### Provided entries
-=-=-

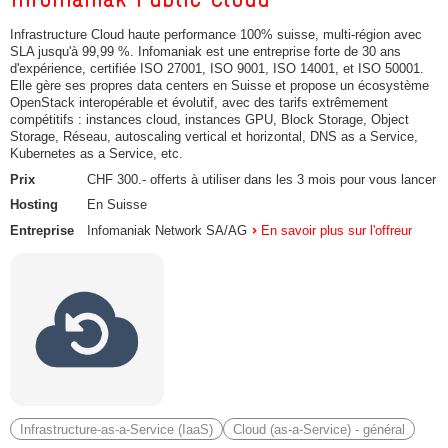
Infrastructure Cloud haute performance 100% suisse, multi-région avec
SLA jusqu'à 99,99 %. Infomaniak est une entreprise forte de 30 ans
d'expérience, certifiée ISO 27001, ISO 9001, ISO 14001, et ISO 50001.
Elle gère ses propres data centers en Suisse et propose un écosystème
OpenStack interopérable et évolutif, avec des tarifs extrêmement
compétitifs : instances cloud, instances GPU, Block Storage, Object
Storage, Réseau, autoscaling vertical et horizontal, DNS as a Service,
Kubernetes as a Service, etc.
Prix
CHF 300.- offerts à utiliser dans les 3 mois pour vous lancer
Hosting
En Suisse
Entreprise
Infomaniak Network SA/AG
En savoir plus sur l'offreur
Infrastructure-as-a-Service (IaaS)
Cloud (as-a-Service) - général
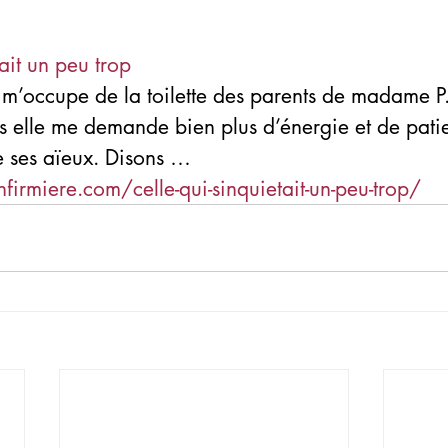
ait un peu trop
je m’occupe de la toilette des parents de madame
is elle me demande bien plus d’énergie et de pati
e ses aïeux. Disons …
infirmiere.com/celle-qui-sinquietait-un-peu-trop/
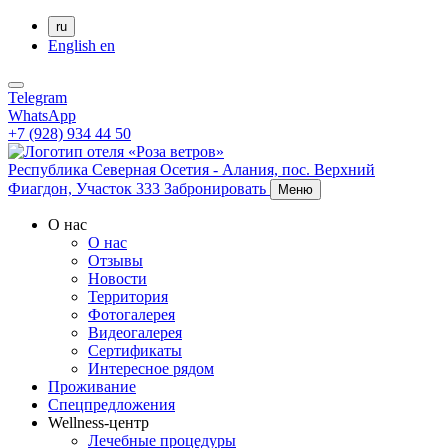
ru
English
en
Telegram
WhatsApp
+7 (928) 934 44 50
Республика Северная Осетия - Алания,
пос. Верхний
Фиагдон, Участок 333
Забронировать
Меню
О нас
О нас
Отзывы
Новости
Территория
Фотогалерея
Видеогалерея
Сертификаты
Интересное рядом
Проживание
Спецпредложения
Wellness-центр
Лечебные процедуры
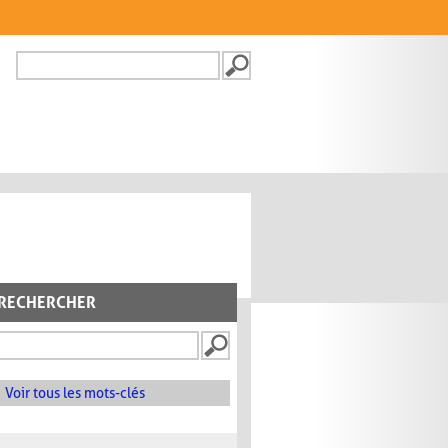
Recherche
FORMULAIRE DE
RECHERCHE
RECHERCHER
Voir tous les mots-clés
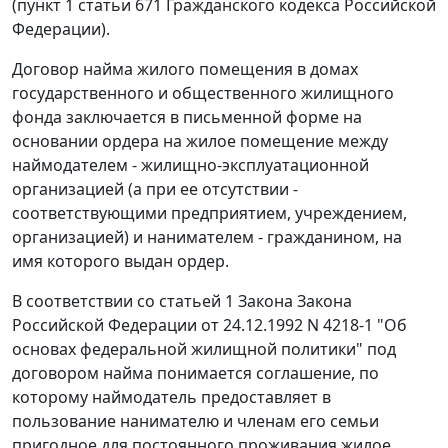
(
пункт 1 статьи 671
Гражданского кодекса Российской
Федерации).
Договор найма жилого помещения в домах
государственного и общественного жилищного
фонда заключается в письменной форме на
основании ордера на жилое помещение между
наймодателем - жилищно-эксплуатационной
организацией (а при ее отсутствии -
соответствующими предприятием, учреждением,
организацией) и нанимателем - гражданином, на
имя которого выдан ордер.
В соответствии со
статьей 1
Закона Закона
Российской Федерации от 24.12.1992 N 4218-1 "Об
основах федеральной жилищной политики" под
договором найма понимается соглашение, по
которому наймодатель предоставляет в
пользование нанимателю и членам его семьи
пригодное для постоянного проживания жилое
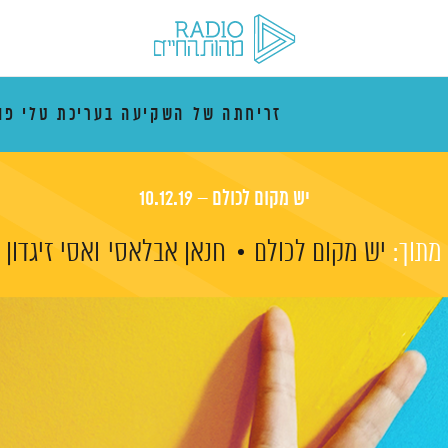
זריחתה של השקיעה בעריכת טלי פו
יש מקום לכולם – 10.12.19
מתוך:
יש מקום לכולם
חנאן אבלאסי
ואסי זיגדון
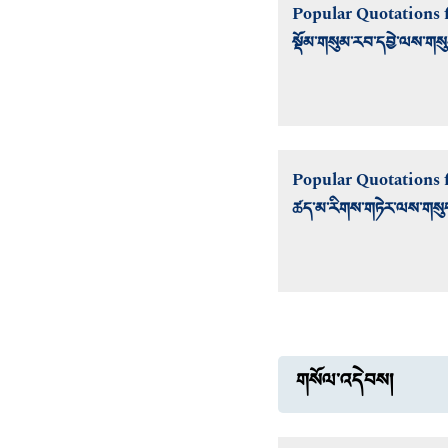
Popular Quotations f
སྡོམ་གསུམ་རབ་དབྱེ་ལས་གསུ
Popular Quotations 
ཚད་མ་རིགས་གཏེར་ལས་གསུང
གསོལ་འདེབས།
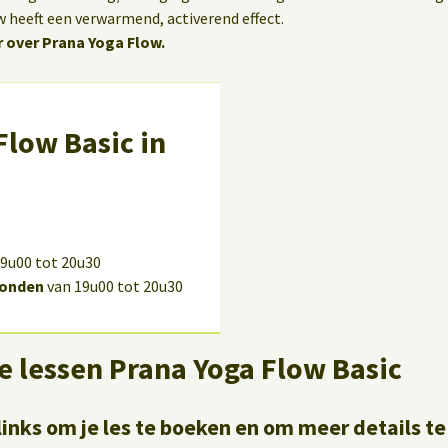
w heeft een verwarmend, activerend effect.
 over Prana Yoga Flow.
Flow Basic in
9u00 tot 20u30
onden
van 19u00 tot 20u30
e lessen Prana Yoga Flow Basic
links om je les te boeken en om meer details te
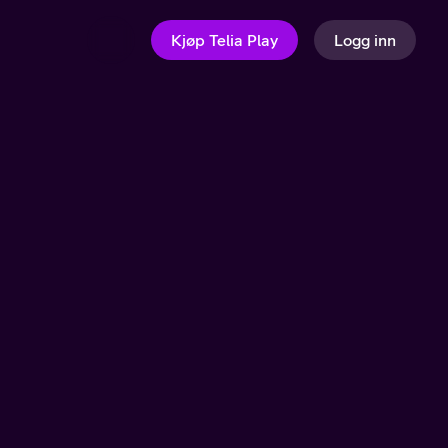
Kjøp Telia Play
Logg inn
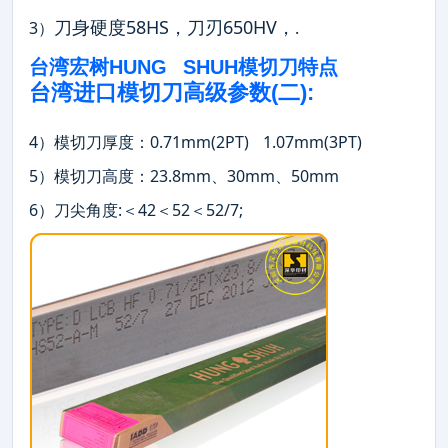
刀身硬度58HS，刀刃650HV，
3）
.
台湾宏树HUNG SHUH模切刀特点
台湾进口模切刀高级参数(二):
4）模切刀厚度：0.71mm(2PT) 1.07mm(3PT)
5）模切刀高度：23.8mm、30mm、50mm
6）刀尖角度:＜42＜52＜52/7;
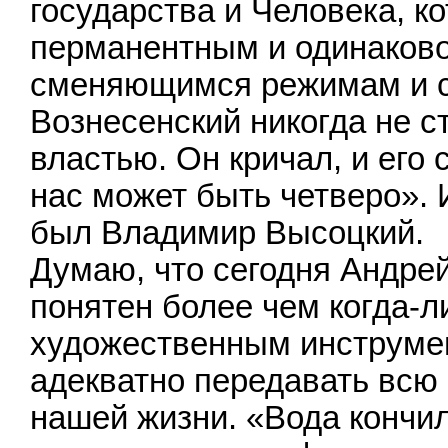
государства и Человека, ко
перманентным и одинаково
сменяющимся режимам и 
Вознесенский никогда не с
властью. Он кричал, и его
нас может быть четверо». 
был Владимир Высоцкий.
Думаю, что сегодня Андре
понятен более чем когда-л
художественным инструмен
адекватно передавать всю 
нашей жизни. «Вода кончила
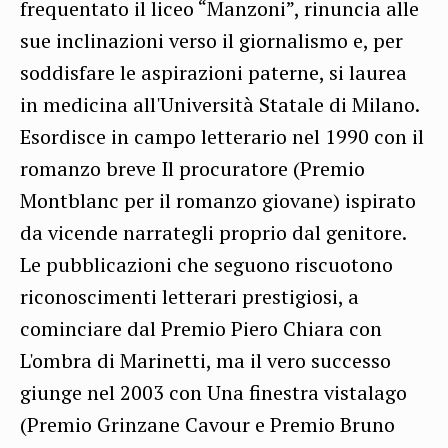
frequentato il liceo “Manzoni”, rinuncia alle
sue inclinazioni verso il giornalismo e, per
soddisfare le aspirazioni paterne, si laurea
in medicina all'Università Statale di Milano.
Esordisce in campo letterario nel 1990 con il
romanzo breve Il procuratore (Premio
Montblanc per il romanzo giovane) ispirato
da vicende narrategli proprio dal genitore.
Le pubblicazioni che seguono riscuotono
riconoscimenti letterari prestigiosi, a
cominciare dal Premio Piero Chiara con
L'ombra di Marinetti, ma il vero successo
giunge nel 2003 con Una finestra vistalago
(Premio Grinzane Cavour e Premio Bruno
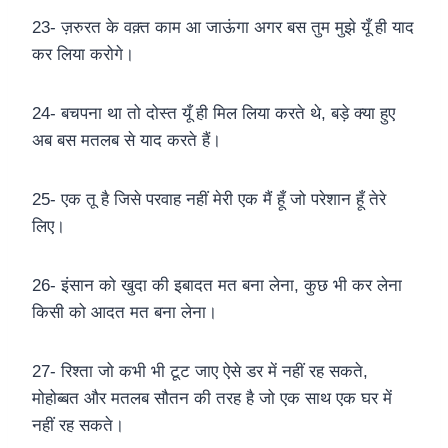
23- ज़रुरत के वक़्त काम आ जाऊंगा अगर बस तुम मुझे यूँ ही याद
कर लिया करोगे।
24- बचपना था तो दोस्त यूँ ही मिल लिया करते थे, बड़े क्या हुए
अब बस मतलब से याद करते हैं।
25- एक तू है जिसे परवाह नहीं मेरी एक मैं हूँ जो परेशान हूँ तेरे
लिए।
26- इंसान को खुदा की इबादत मत बना लेना, कुछ भी कर लेना
किसी को आदत मत बना लेना।
27- रिश्ता जो कभी भी टूट जाए ऐसे डर में नहीं रह सकते,
मोहोब्बत और मतलब सौतन की तरह है जो एक साथ एक घर में
नहीं रह सकते।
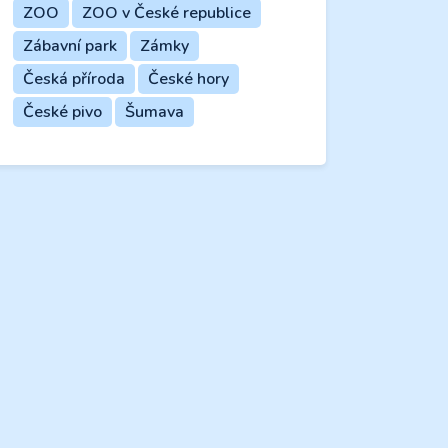
ZOO
ZOO v České republice
Zábavní park
Zámky
Česká příroda
České hory
České pivo
Šumava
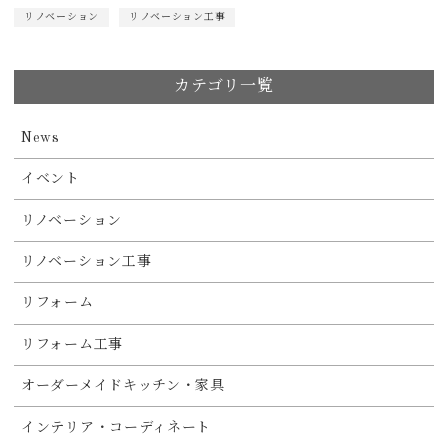
リノベーション
リノベーション工事
カテゴリ一覧
News
イベント
リノベーション
リノベーション工事
リフォーム
リフォーム工事
オーダーメイドキッチン・家具
インテリア・コーディネート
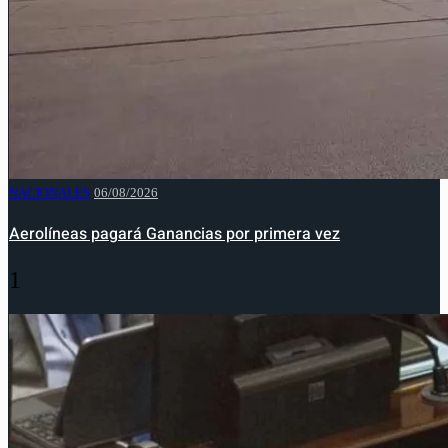
NACIONALES
06/08/2026
Aerolíneas pagará Ganancias por primera vez
1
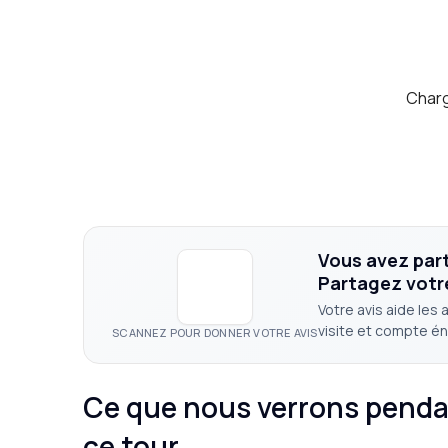
Charg
Vous avez parti
Partagez votr
Votre avis aide les 
visite et compte é
SCANNEZ POUR DONNER VOTRE AVIS
Ce que nous verrons pend
ce tour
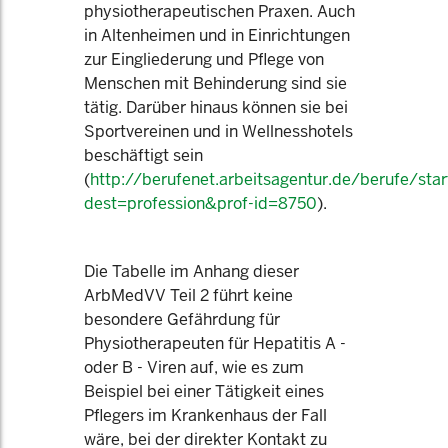
physiotherapeutischen Praxen. Auch
in Altenheimen und in Einrichtungen
zur Eingliederung und Pflege von
Menschen mit Behinderung sind sie
tätig. Darüber hinaus können sie bei
Sportvereinen und in Wellnesshotels
beschäftigt sein
(
http://berufenet.arbeitsagentur.de/berufe/star
dest=profession&prof-id=8750
).
Die Tabelle im Anhang dieser
ArbMedVV Teil 2 führt keine
besondere Gefährdung für
Physiotherapeuten für Hepatitis A -
oder B - Viren auf, wie es zum
Beispiel bei einer Tätigkeit eines
Pflegers im Krankenhaus der Fall
wäre, bei der direkter Kontakt zu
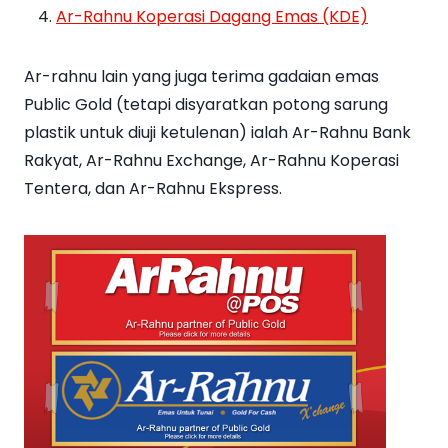
Ar-Rahnu Koperasi Dagang Emas (KDE)
Ar-rahnu lain yang juga terima gadaian emas
Public Gold (tetapi disyaratkan potong sarung
plastik untuk diuji ketulenan) ialah Ar-Rahnu Bank
Rakyat, Ar-Rahnu Exchange, Ar-Rahnu Koperasi
Tentera, dan Ar-Rahnu Ekspress.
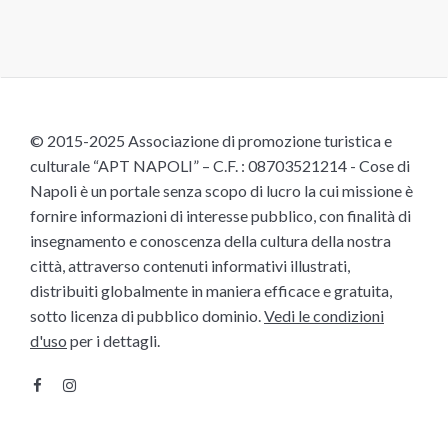
© 2015-2025 Associazione di promozione turistica e
culturale “APT NAPOLI” – C.F. : 08703521214 - Cose di
Napoli è un portale senza scopo di lucro la cui missione è
fornire informazioni di interesse pubblico, con finalità di
insegnamento e conoscenza della cultura della nostra
città, attraverso contenuti informativi illustrati,
distribuiti globalmente in maniera efficace e gratuita,
sotto licenza di pubblico dominio.
Vedi le condizioni
d'uso
per i dettagli.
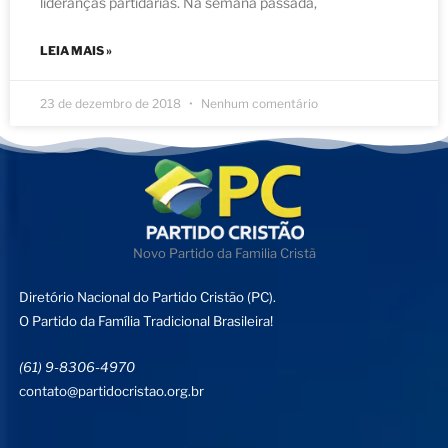
lideranças partidárias. Na semana passada,
LEIA MAIS »
23 de dezembro de 2018
Nenhum comentário
Novo Partido da Familia Cristã
Diretório Nacional do Partido Cristão (PC).
O Partido da Família Tradicional Brasileira!
(61) 9-8306-4970
contato@partidocristao.org.br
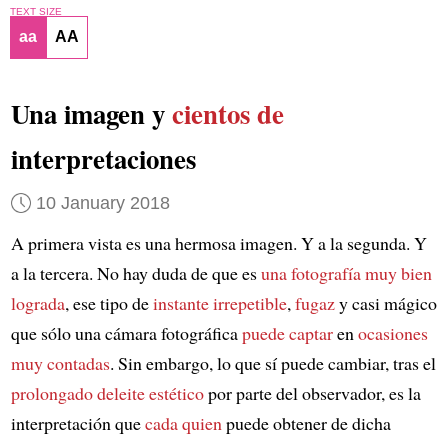
TEXT SIZE
aa
AA
Una imagen y
cientos de
interpretaciones
10 January 2018
A primera vista es una hermosa imagen. Y a la segunda. Y
a la tercera. No hay duda de que es
una fotografía muy bien
lograda
, ese tipo de
instante irrepetible
,
fugaz
y casi mágico
que sólo una cámara fotográfica
puede captar
en
ocasiones
muy contadas
. Sin embargo, lo que sí puede cambiar, tras el
prolongado deleite estético
por parte del observador, es la
interpretación que
cada quien
puede obtener de dicha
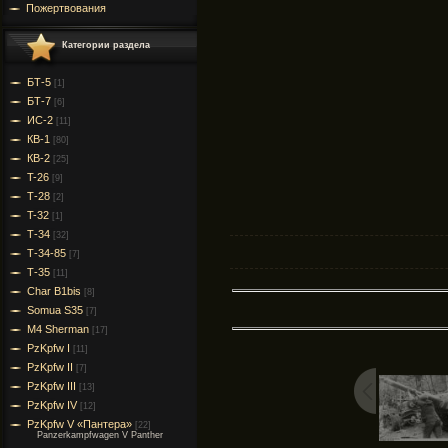
Пожертвования
Категории раздела
БТ-5
[1]
БТ-7
[6]
ИС-2
[11]
КВ-1
[80]
КВ-2
[25]
T-26
[9]
Т-28
[2]
T-32
[1]
Т-34
[32]
Т-34-85
[7]
Т-35
[11]
Char B1bis
[8]
Somua S35
[7]
M4 Sherman
[17]
PzKpfw I
[11]
PzKpfw II
[7]
PzKpfw III
[13]
PzKpfw IV
[12]
PzKpfw V «Пантера»
[22]
Panzerkampfwagen V Panther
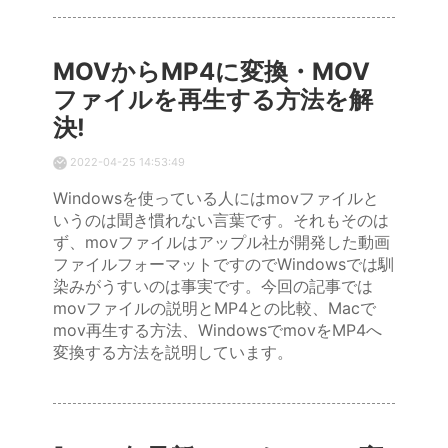
MOVからMP4に変換・MOV
ファイルを再生する方法を解
決!
2022-04-25 14:53:49
Windowsを使っている人にはmovファイルと
いうのは聞き慣れない言葉です。それもそのは
ず、movファイルはアップル社が開発した動画
ファイルフォーマットですのでWindowsでは馴
染みがうすいのは事実です。今回の記事では
movファイルの説明とMP4との比較、Macで
mov再生する方法、WindowsでmovをMP4へ
変換する方法を説明しています。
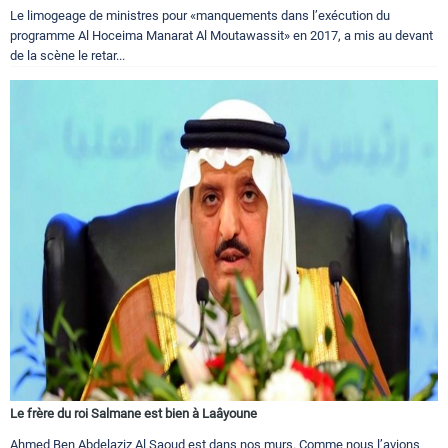
Le limogeage de ministres pour «manquements dans l’exécution du
programme Al Hoceima Manarat Al Moutawassit» en 2017, a mis au devant
de la scène le retar...
Le frère du roi Salmane est bien à Laâyoune
Ahmed Ben Abdelaziz Al Saoud est dans nos murs. Comme nous l’avions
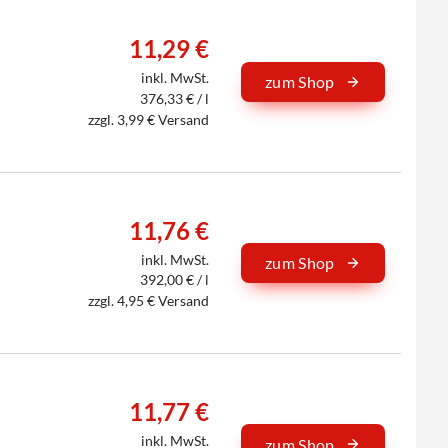
11,29 €
inkl. MwSt.
zum Shop
376,33 € / l
zzgl. 3,99 € Versand
11,76 €
inkl. MwSt.
zum Shop
392,00 € / l
zzgl. 4,95 € Versand
11,77 €
inkl. MwSt.
zum Shop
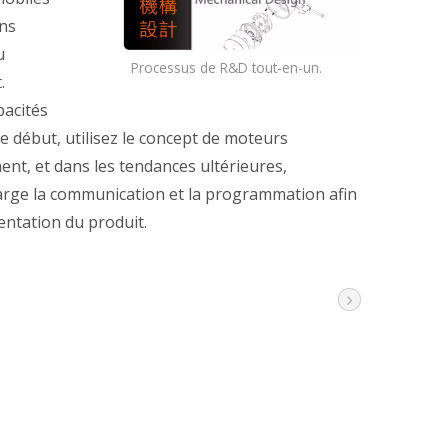
ons
u
Processus de R&D tout-en-un.
.
pacités
 début, utilisez le concept de moteurs
nt, et dans les tendances ultérieures,
arge la communication et la programmation afin
entation du produit.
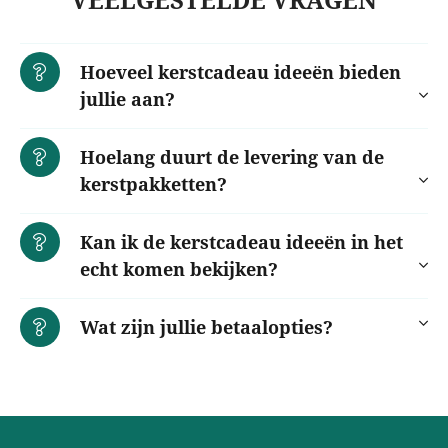
Hoeveel kerstcadeau ideeën bieden
jullie aan?
Hoelang duurt de levering van de
kerstpakketten?
Kan ik de kerstcadeau ideeën in het
echt komen bekijken?
Wat zijn jullie betaalopties?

-=-=-

### Task description
Which of the lines above carry the string "Koperasi"? Copy every one.

### Output of the task
Ar-Rahnu Koperasi Dagang Emas (KDE)
Rakyat, Ar-Rahnu Exchange, Ar-Rahnu Koperasi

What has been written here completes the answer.